Results and treatment: The patient did not himself recollect being formally diagnosed with Aarskog Syndrome, but his childhood records confirmed that this diagnosis had been made. We have referred him to clinical genetics to explain the condition to him in more detail and its associations. A DEXA scan revealed a low Z score for his age, and we commenced him on vitamin D and calcium supplementation. His echocardiogram was unremarkable. Patient was advised for regular dental checks. He has also been referred to the andrology department for sperm assessment and banking in advance of testosterone supplementation.

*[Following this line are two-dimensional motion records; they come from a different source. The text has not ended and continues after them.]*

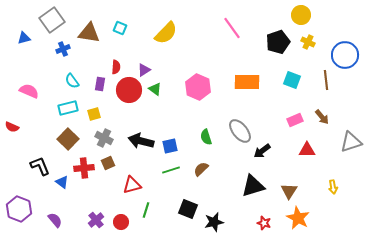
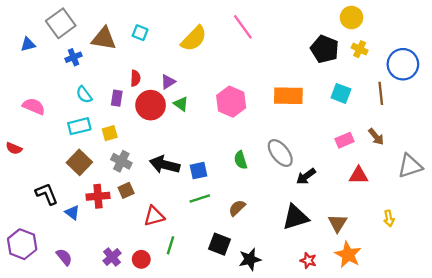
pink line: (232, 28) -> (243, 27), moved
black pentagon: (278, 42) -> (325, 49), turned -30
brown semicircle: (201, 169) -> (237, 208), moved

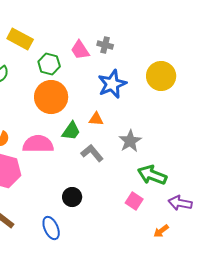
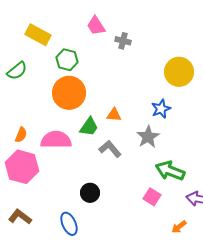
pink trapezoid: (80, 50) -> (96, 26), moved
blue star: (112, 84) -> (161, 109), moved, size x0.7

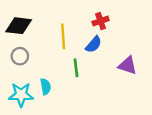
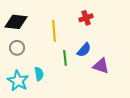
blue semicircle: (94, 44) -> (84, 50), moved
purple triangle: (127, 66) -> (101, 66), moved
cyan star: (21, 95) -> (18, 81), turned 30

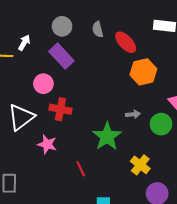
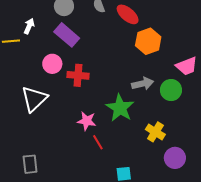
red cross: (60, 109) -> (78, 75), moved
gray arrow: (133, 114) -> (143, 84), size x1.5
pink star: (47, 144) -> (87, 121), moved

Conclusions and points for discussion: Aarskog syndrome also known as faciodigitogenital syndrome is a rare and underdiagnosed X linked recessive genetic disorder only discovered in 1970. The prevalence estimates are thought to be 0.4 per million. 20% of cases implicate FDG1 gene variants and runs in families with male predominance though there are reports of females with milder phenotypes. Diagnosis is by the characteristic combination of short stature, facial, skeletal and genital anomalies and can be supported genetically. Clinical features can also involve dental and cardiac abnormalities and mild learning/behavioural impairment often confined to childhood. This abstract aims to prompt clinicians to consider Aarskog syndrome in patients who present with the triad of facio-digito-genital symptoms. Timely diagnosis can trigger screening for associated abnormalities, genetic counselling and treatment.